If you look at the results of the world-wide survey conducted by the Pew Research Centre, you can see that resentment of America around the world has reached unprecedented levels in the last two years. The Bush administration has imperilled the economic dimension of American power, by running up $500bn trade and budget deficits while increasing military spending to $400bn, and it has largely neglected the third, soft dimension.

Meanwhile, even the one in five Americans who possess a passport have become more reluctant to travel outside North America. To give just one small example: American customers of Avis car rentals in Europe are down 40 per cent on 2000 levels. There's a real sense of a "Fortress America".

Could the liberal, multilateralist, French-speaking John Kerry, who launches his campaign in earnest at the Democrats' convention in Boston next week, change all this, and restore a Kennedyesque glow to America's image in the world? I find many people in Europe already answer that question with a firm no. Something deeper has changed, they say. Even if America reverts to its previous form, attitudes towards America will not.

But I wouldn't be so sure. Perhaps it's just the effect of sitting here in the Californian sunshine, watching this extraordinary multi-ethnic society working all around me, but I think America's underlying attractions are still all there - damaged by 9/11, diminished by economic competition from booming Asia, but still formidable.

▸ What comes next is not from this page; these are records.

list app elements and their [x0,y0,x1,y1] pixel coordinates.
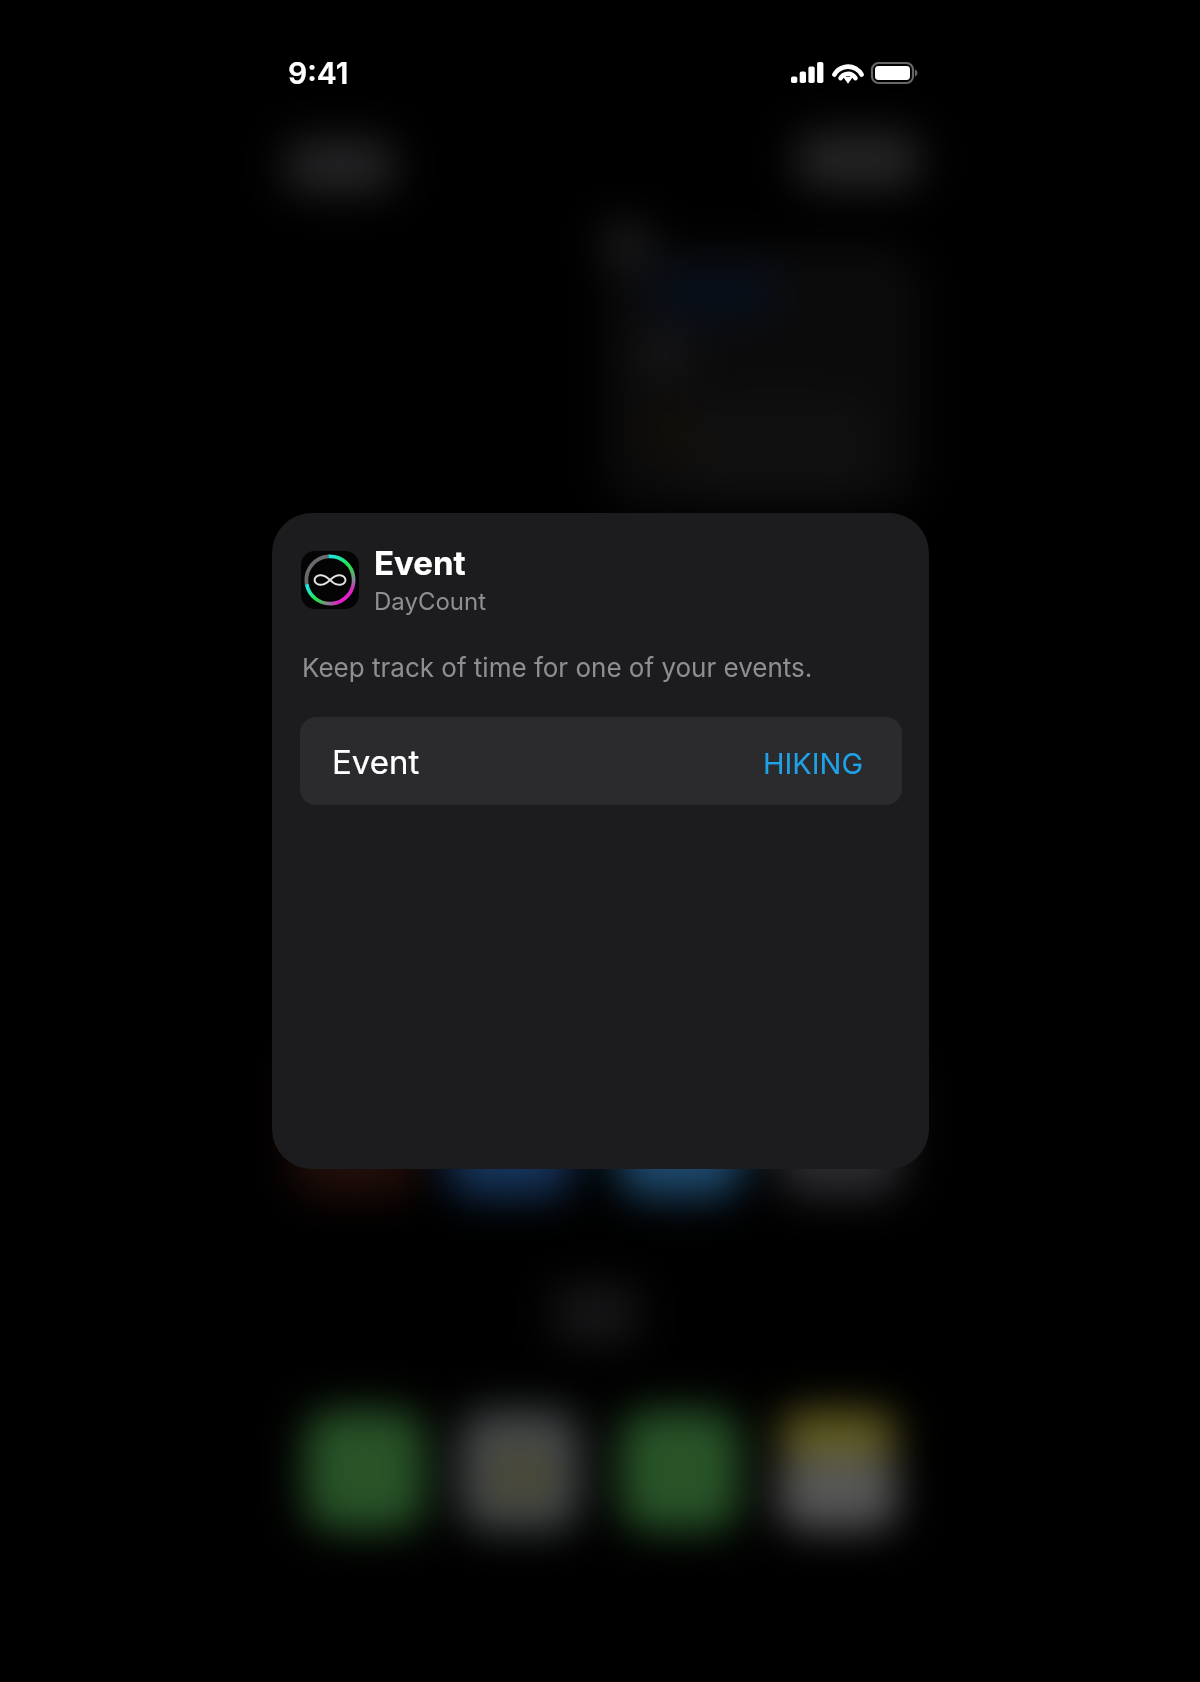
button[interactable]: Event [300,717,902,805]
staticText: Event [332,742,420,782]
staticText: Keep track of time for one of your event… [302,652,813,683]
other: DayCount app icon [301,551,359,609]
staticText: DayCount [374,587,487,616]
staticText: Event [374,543,466,583]
staticText: 9:41 [288,55,349,91]
other: Status icons [788,56,928,88]
staticText: HIKING [763,746,864,781]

If Kerry can summon a spark of charisma, aided by his appealing running mate John Edwards, and if the monstrous ego of Ralph Nader will kindly fall under an appropriately eco-friendly bus, the Democrat has a chance of reminding us that the other America still exists. And much of the world, even the Arab and Muslim world, will respond.

Which is why, if Osama bin Laden is still in a fit state to make political calculations, he must be backing an election victory for George Bush. The object of the terrorist is often to reveal the "true" repressive character of the state against which the terror is directed, and thus win further support for the terrorists' cause.

If the United States had just acted in Afghanistan, and then concentrated on hoovering-up the remains of Al Qaeda, the United States might clearly be winning the "war on terror" today. But, as Osama must have hoped, the Bush administration overreacted, and thus provided, in Iraq and Guantanamo, recruiting sergeants for Al Qaeda of which Osama could only dream.

So in this looking-glass world of backhanded ironies, Republicans are covertly supporting their most extreme opponent, Ralph Nader, because he will take votes from John Kerry, and Al Qaeda terrorists will be backing Bush, because he's their best recruiter. But can they do anything to affect the outcome of an American presidential election? Of course they can. A major terrorist attack on the American homeland a few days before November 2 would almost certainly not have the effect that the Madrid pre-election bombing had, sending swing voters to the anti-war opposition.

In a recent opinion poll for the Economist, handling the "war on terror" was one of the few areas in which American voters favoured Bush over Kerry. It seems likely there would be a wave of patriotic solidarity with the incumbent. In short, Bush's election chances may depend on the ruthless ingenuity of Al Qaeda, while Kerry's election chances may depend on the ability of Bush's department of homeland security to combat it.-Dawn/The Guardian News Service.